_Extracted entries_
▽

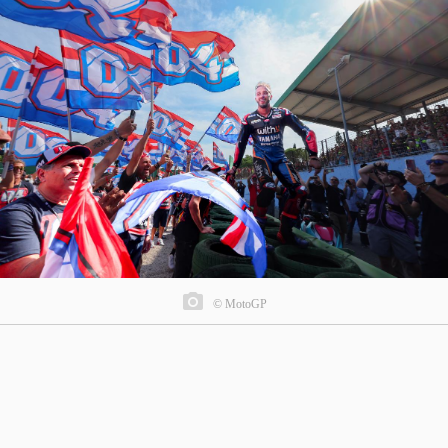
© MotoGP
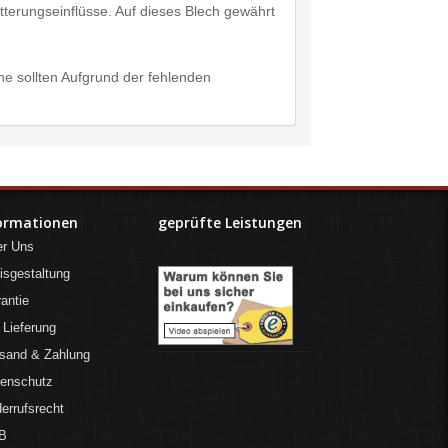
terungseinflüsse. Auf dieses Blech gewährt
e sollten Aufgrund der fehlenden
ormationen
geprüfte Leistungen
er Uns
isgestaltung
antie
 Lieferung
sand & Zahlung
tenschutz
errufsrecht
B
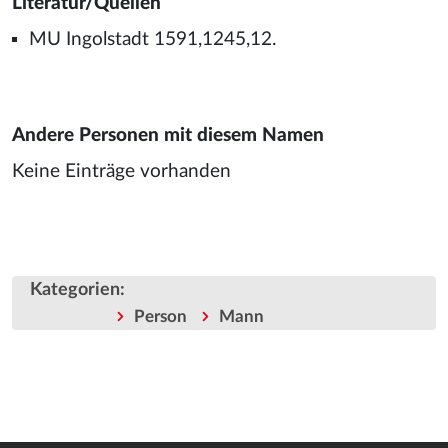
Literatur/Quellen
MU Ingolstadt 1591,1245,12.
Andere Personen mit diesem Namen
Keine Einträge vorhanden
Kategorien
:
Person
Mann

△
▽

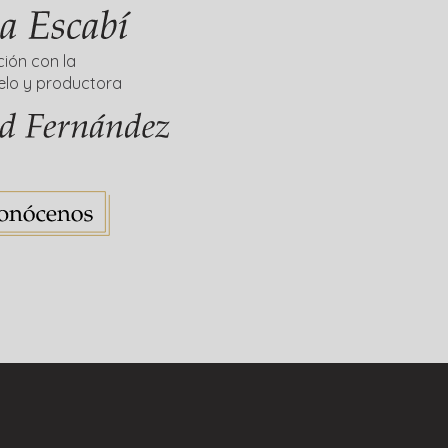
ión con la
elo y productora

△
▽

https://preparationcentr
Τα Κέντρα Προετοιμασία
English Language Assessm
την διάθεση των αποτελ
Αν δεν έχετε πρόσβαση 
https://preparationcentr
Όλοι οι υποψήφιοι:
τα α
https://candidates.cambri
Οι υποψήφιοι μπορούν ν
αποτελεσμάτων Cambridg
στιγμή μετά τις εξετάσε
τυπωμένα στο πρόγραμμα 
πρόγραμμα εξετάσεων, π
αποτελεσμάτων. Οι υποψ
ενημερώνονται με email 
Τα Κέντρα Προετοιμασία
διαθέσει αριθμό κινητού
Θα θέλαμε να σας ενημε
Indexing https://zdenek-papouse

△

_What is needed_
Leave out every line above except those from the line with "Αν δεν έχετε πρόσβαση" up to and including the line with "Indexing https://zdenek-papouse", and copy those exactly.

_Task result_
Αν δεν έχετε πρόσβαση 
https://preparationcentr
Όλοι οι υποψήφιοι:
τα α
https://candidates.cambri
Οι υποψήφιοι μπορούν ν
αποτελεσμάτων Cambridg
στιγμή μετά τις εξετάσε
τυπωμένα στο πρόγραμμα 
πρόγραμμα εξετάσεων, π
αποτελεσμάτων. Οι υποψ
ενημερώνονται με email 
Τα Κέντρα Προετοιμασία
διαθέσει αριθμό κινητού
Θα θέλαμε να σας ενημε
Indexing https://zdenek-papouse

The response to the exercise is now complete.